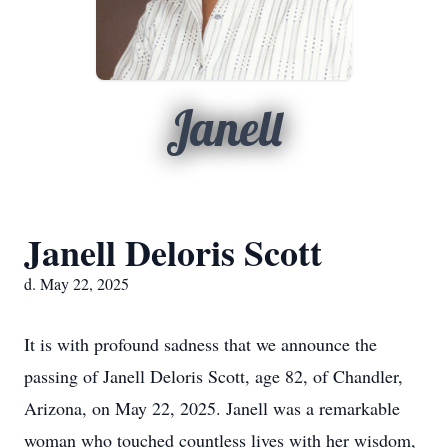
Janell
Janell Deloris Scott
d. May 22, 2025
It is with profound sadness that we announce the
passing of Janell Deloris Scott, age 82, of Chandler,
Arizona, on May 22, 2025. Janell was a remarkable
woman who touched countless lives with her wisdom,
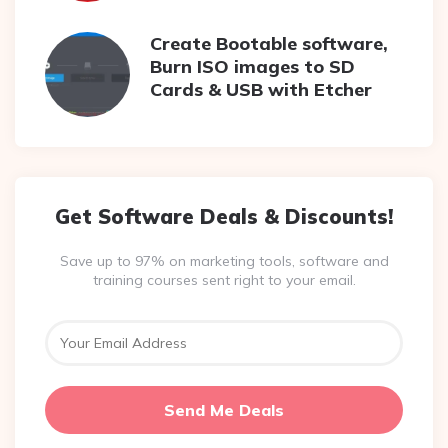
Create Bootable software,
Burn ISO images to SD
Cards & USB with Etcher
Get Software Deals & Discounts!
Save up to 97% on marketing tools, software and
training courses sent right to your email.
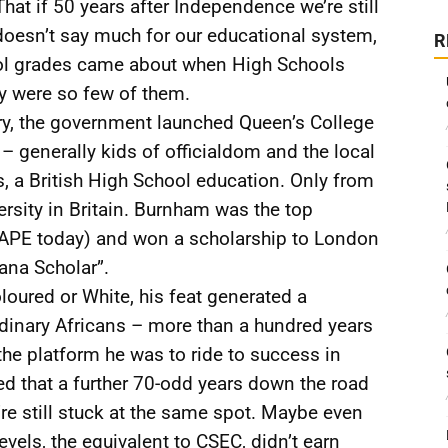
hat if 50 years after Independence we’re still
oesn’t say much for our educational system,
R
ool grades came about when High Schools
ey were so few of them.
ery, the government launched Queen’s College
 – generally kids of officialdom and the local
, a British High School education. Only from
rsity in Britain. Burnham was the top
CAPE today) and won a scholarship to London
yana Scholar”.
oured or White, his feat generated a
inary Africans – more than a hundred years
he platform he was to ride to success in
ed that a further 70-odd years down the road
e still stuck at the same spot. Maybe even
evels, the equivalent to CSEC, didn’t earn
★ ★ ★ ★ ★
*Work required*. Locate the word "Scott" in the entries, and copy every line where it is found.

*Exercise output*.
Janell Deloris Scott
passing of Janell Deloris Scott, age 82, of Chandler,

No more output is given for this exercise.